New York Times Executive Editor Bill Keller defended the paper's use of documents obtained from Wikileaks that reveal inside correspondents and information related to the Afghanistan War.
In an online chat on the paper's website today, Keller stated:
The Times has no control over WikiLeaks -- where it gets its material, what it releases and in what form. To say that it is an independent organization is a monumental understatement. The decision to post this secret military archive on a Web site accessible to the public was WikiLeaks', not ours. WikiLeaks was going to post the material even if The Times decided to ignore it.
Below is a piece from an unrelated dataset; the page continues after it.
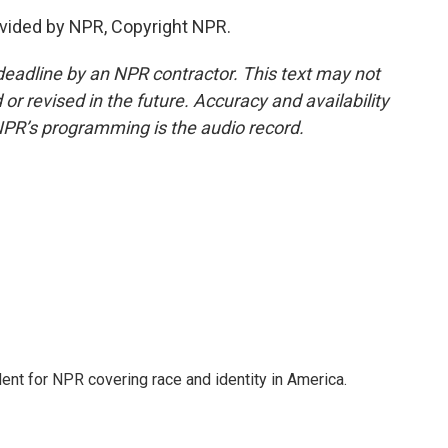
vided by NPR, Copyright NPR.
deadline by an NPR contractor. This text may not
or revised in the future. Accuracy and availability
NPR’s programming is the audio record.
dent for NPR covering race and identity in America.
We, along with the Guardian newspaper in London and the German magazine Der Spiegel, were offered access to the material for about a month before its release; that was the extent of our connection.
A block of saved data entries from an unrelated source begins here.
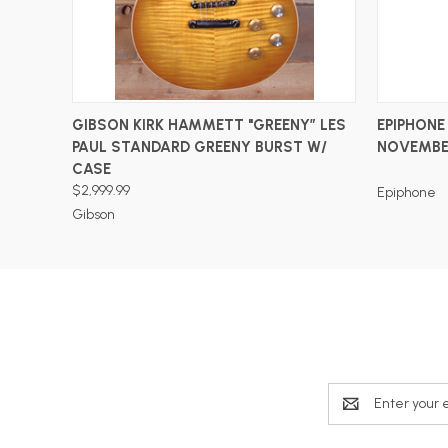
ADD TO CART
GIBSON KIRK HAMMETT "GREENY” LES
EPIPHONE
PAUL STANDARD GREENY BURST W/
NOVEMBE
CASE
$2,999.99
Epiphone
Gibson
Email
Address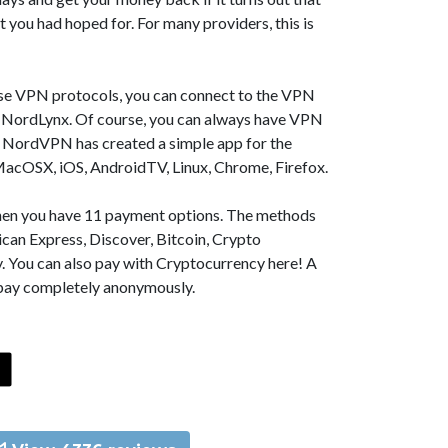
t you had hoped for. For many providers, this is
se VPN protocols, you can connect to the VPN
NordLynx. Of course, you can always have VPN
, NordVPN has created a simple app for the
MacOSX, iOS, AndroidTV, Linux, Chrome, Firefox.
 then you have 11 payment options. The methods
can Express, Discover, Bitcoin, Crypto
. You can also pay with Cryptocurrency here! A
 pay completely anonymously.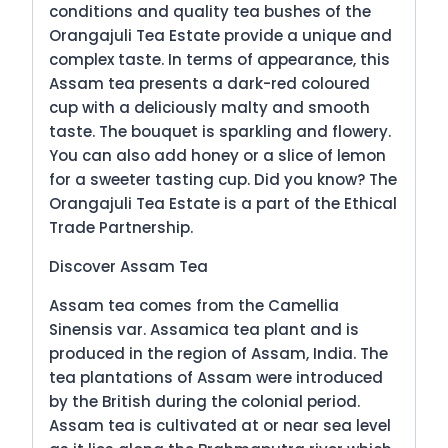
conditions and quality tea bushes of the
Orangajuli Tea Estate provide a unique and
complex taste. In terms of appearance, this
Assam tea presents a dark-red coloured
cup with a deliciously malty and smooth
taste. The bouquet is sparkling and flowery.
You can also add honey or a slice of lemon
for a sweeter tasting cup. Did you know? The
Orangajuli Tea Estate is a part of the Ethical
Trade Partnership.
Discover Assam Tea
Assam tea comes from the Camellia
Sinensis var. Assamica tea plant and is
produced in the region of Assam, India. The
tea plantations of Assam were introduced
by the British during the colonial period.
Assam tea is cultivated at or near sea level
We used that month to study the material, try to assess its value and credibility, weigh it against our own reporters' experience of the war and against other sources, and then tell our readers what it all meant. In doing so, we took great care both to put the information in context and to excise anything that would put lives at risk or jeopardize ongoing military missions.
What does that mean in practice? Obviously we did not disclose the names of Afghans, except for public officials, who have cooperated with the war effort, either in our articles or in the selection of documents we posted on our own Web site. We did not disclose anything that would compromise intelligence-gathering methods. We erred, if at all, on the side of prudence. For example, when a document reported that a certain aircraft left a certain place at a certain time and arrived at another place at a certain time, we omitted those details on the off chance that an enemy could gain some small tactical advantage by knowing the response time of military aircraft.
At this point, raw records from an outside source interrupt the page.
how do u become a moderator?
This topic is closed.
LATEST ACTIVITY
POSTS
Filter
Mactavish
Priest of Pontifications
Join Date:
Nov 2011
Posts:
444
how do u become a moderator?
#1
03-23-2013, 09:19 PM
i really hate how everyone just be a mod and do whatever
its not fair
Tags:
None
The administration, while strongly condemning WikiLeaks for making these documents public, did not suggest that The Times should not write about them. On the contrary, in our discussions prior to the publication of our articles, White House officials, while challenging some of the conclusions we drew from the material, thanked us for handling the documents with care, and asked us to urge WikiLeaks to withhold information that could cost lives. We did pass along that message.
We don't discuss our internal editorial and legal deliberations, but the decision to publish was a subject of extensive discussion over the past four weeks, involving a variety of viewpoints, as you would expect for a subject this complex.